EXERCISE INPUTS:
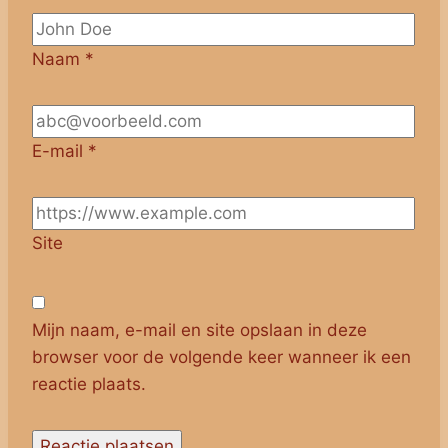
Naam
*
E-mail
*
Site
Mijn naam, e-mail en site opslaan in deze
browser voor de volgende keer wanneer ik een
reactie plaats.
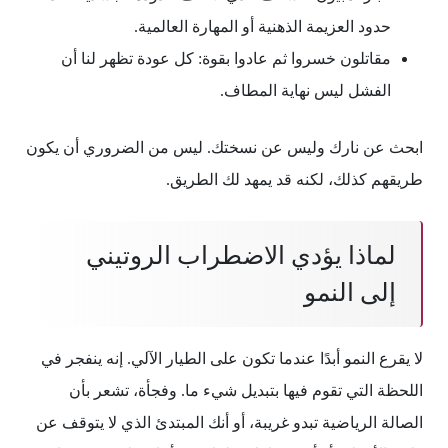
حدود العزيمة الذهنية أو المهارة العالمية.
مقاتلون خسروا ثم عادوا بقوة: كل عودة تظهر لنا أن
الفشل ليس نهاية المطاف.
ابحث عن نارك وليس عن نسختك. ليس من الضروري أن يكون
طريقهم كذلك، لكنه قد يمهد لك الطريق.
لماذا يؤدي الاضطراب الروتيني
إلى النمو
لا يقرع النمو أبدًا عندما تكون على الطيار الآلي. إنه ينفجر في
اللحظة التي تقوم فيها بتبديل شيء ما. وفجأة، تشعر بأن
الصالة الرياضية تبدو غريبة، أو أنك المبتدئ الذي لا يتوقف عن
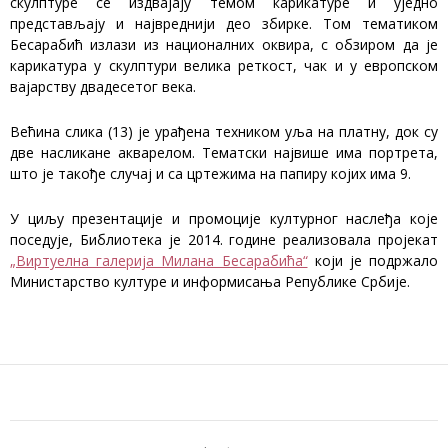
скулптуре се издвајају темом карикатуре и уједно
представљају и највреднији део збирке. Том тематиком
Бесарабић излази из националних оквира, с обзиром да је
карикатура у скулптури велика реткост, чак и у европском
вајарству двадесетог века.
Већина слика (13) је урађена техником уља на платну, док су
две насликане акварелом. Тематски највише има портрета,
што је такође случај и са цртежима на папиру којих има 9.
У циљу презентације и промоције културног наслеђа које
поседује, Библиотека је 2014. године реализовала пројекат
„Виртуелна галерија Милана Бесарабића“
који је подржало
Министарство културе и информисања Републике Србије.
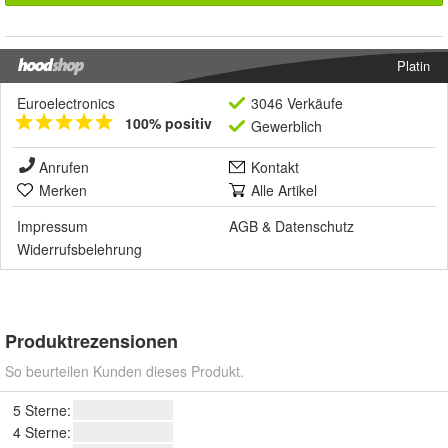
Platin
Euroelectronics
3046 Verkäufe
100% positiv
Gewerblich
Anrufen
Kontakt
Merken
Alle Artikel
Impressum
AGB
&
Datenschutz
Widerrufsbelehrung
Produktrezensionen
So beurteilen Kunden dieses Produkt.
5 Sterne:
4 Sterne:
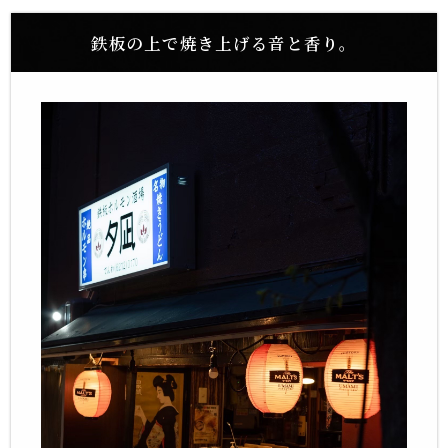
鉄板の上で焼き上げる音と香り。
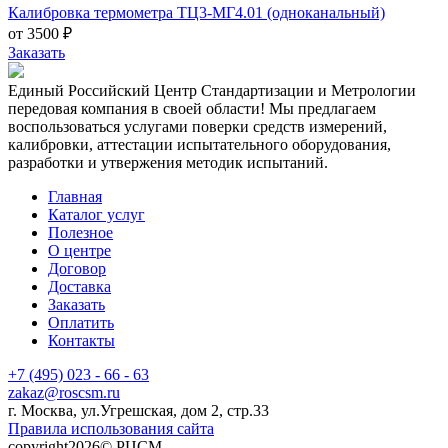
Калибровка термометра ТЦ3-МГ4.01 (одноканальный)
от 3500 ₽
Заказать
Единый Российский Центр Стандартизации и Метрологии
передовая компания в своей области! Мы предлагаем
воспользоваться услугами поверки средств измерений,
калибровки, аттестации испытательного оборудования,
разработки и утвержения методик испытаний.
Главная
Каталог услуг
Полезное
О центре
Договор
Доставка
Заказать
Оплатить
Контакты
+7 (495) 023 - 66 - 63
zakaz@roscsm.ru
г. Москва, ул.Угрешская, дом 2, стр.33
Правила использования сайта
copyright2026© РЦСМ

EXERCISE DIRECTIONS:
Which lines of the records above contain the word "النمو"? Report each one.

RESPONSE BOX:
إلى النمو
لا يقرع النمو أبدًا عندما تكون على الطيار الآلي. إنه ينفجر في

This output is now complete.